OWINGS MILLS, Md. (AP) — Joe Flacco played the unaccustomed role of spectator at the Baltimore Ravens minicamp this week, watching from afar while Ryan Mallett ran the first-team offense.

Flacco played in 122 straight games — the fifth-longest streak for a quarterback in NFL history — before tearing the ACL and MCL in his left knee during the fourth quarter of a win over St. Louis. He was placed on injured reserve on Nov. 24 and underwent surgery soon after that.

He is now in recovery mode, with the hope of being ready for the start of training camp in late July.

“I expect to be on the field for the first day,” Flacco declared Thursday.

During the three-day mandatory minicamp that ended Thursday, Flacco alternatingly rehabilitated his knee and watched practice with owner Steve Bisciotti in a golf cart.

“It hasn’t been a bad thing,” the quarterback said. “It’s been a time to rest and get better.”

Far worse was watching his teammates during the final six weeks of Baltimore’s 5-11 season. Flacco’s run of consecutive games began at the outset of his rookie year in 2008 and extended deep into his eighth pro season.

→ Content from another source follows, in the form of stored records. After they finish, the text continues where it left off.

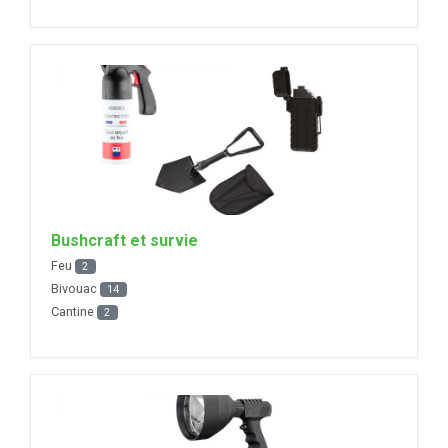
Bushcraft et survie
Feu
2
Bivouac
14
Cantine
2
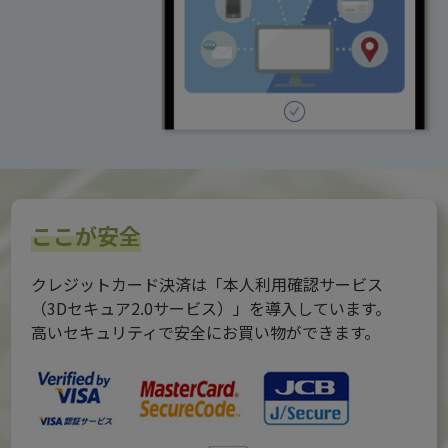
ここが安全
クレジットカード決済は「本人利用確認サービス
（3Dセキュア2.0サービス）」を導入しています。
高いセキュリティで安全にお買い物ができます。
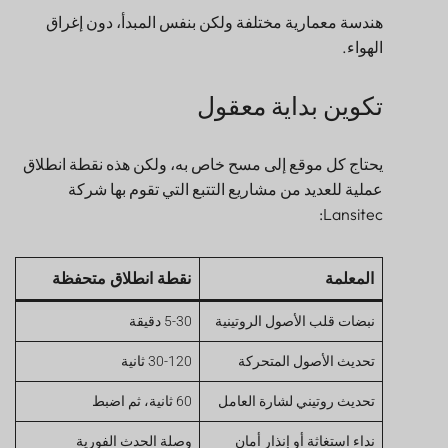
هندسة معمارية مختلفة ولكن بنفس المبدأ، دون إغراق
الهواء.
تكوين بداية معقول
يحتاج كل موقع إلى مسح خاص به، ولكن هذه نقطة انطلاق
عملية للعديد من مشاريع التتبع التي تقوم بها شركة
Lansitec:
المعلمة
نقطة انطلاق متحفظة
نبضات قلب الأصول الروتينية
5-30 دقيقة
تحديث الأصول المتحركة
30-120 ثانية
تحديث روتيني لشارة العامل
60 ثانية، ثم اضبط
نداء استغاثة أو إنذار أمان
وصلة الحدث الفورية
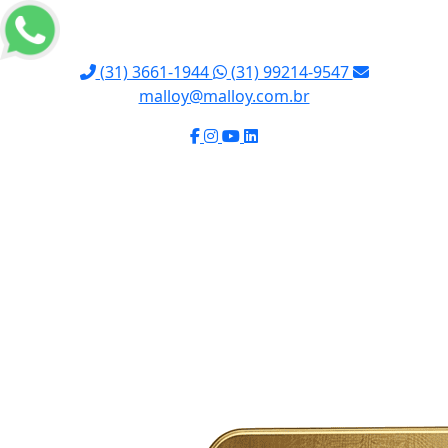
(31) 3661-1944
(31) 99214-9547
malloy@malloy.com.br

“I wanted to be the guy who played 15, 16, 17 years and didn’t miss a snap,” Flacco said. “I had to come to grips with it pretty quickly because it was my reality. That was the toughest part, not being able to be on the field with the guys for the last six games.”

Just like that, Flacco went from the leader of the offense to a forgotten man.

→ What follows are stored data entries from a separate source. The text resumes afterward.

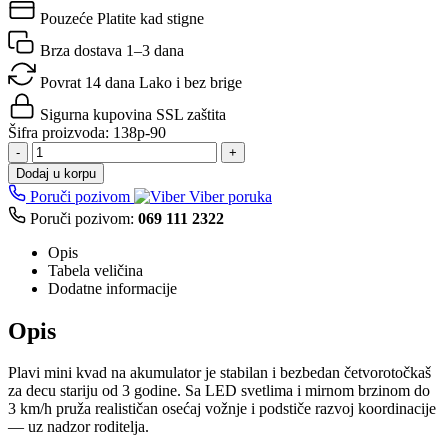
Pouzeće
Platite kad stigne
Brza dostava
1–3 dana
Povrat 14 dana
Lako i bez brige
Sigurna kupovina
SSL zaštita
Šifra proizvoda:
138p-90
-
+
Dodaj u korpu
Poruči pozivom
Viber poruka
Poruči pozivom:
069 111 2322
Opis
Tabela veličina
Dodatne informacije
Opis
Plavi mini kvad na akumulator je stabilan i bezbedan četvorotočkaš
za decu stariju od 3 godine. Sa LED svetlima i mirnom brzinom do
3 km/h pruža realističan osećaj vožnje i podstiče razvoj koordinacije
— uz nadzor roditelja.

“You very quickly get isolated and tossed aside when you’re not on the team and you’re not playing, because that’s just the reality of this game,” he said. “Yeah, there’s no doubt about it, I love to be out there with those guys, and it was tough.”

The passage of time and the improvement of his knee have allowed Flacco to change his perspective.

“At this point, I’m not in that reality anymore,” he said. “I’m looking ahead to this year and going out and winning football games.”

Flacco, 31, is the Ravens’ career leader in yards passing (28,322), touchdown passes (162), completions (2,479) and attempts (4,070). He’s been a part of 10 postseason victories, and capped the 2012 season by being chosen Super Bowl MVP following Baltimore’s 34-31 victory over San Francisco.

Now, however, he’s just a quarterback trying to make a comeback. At this point, he’s not quite sure how he might react when pressured in the pocket.

“When I’m out there running around and cutting on it and doing those things, there’s no tentativeness because I didn’t hurt it that way. I hurt it by getting hit,” he said. “I’m curious. It will probably be a little different that first time I take a couple of dropbacks and guys are in my face. I don’t expect to have those kinds of thoughts linger in my head, but you never know until you get out there and do it again.”

His teammates have grown accustomed to seeing Flacco on the field, so practice this week was a bit strange for members of the starting offense.

“You get so used to having Joe around. It’s just different with Ryan out there,” guard Marshal Yanda said. “But that is part of football. Injuries happen, and we know that he will be out there come training camp.”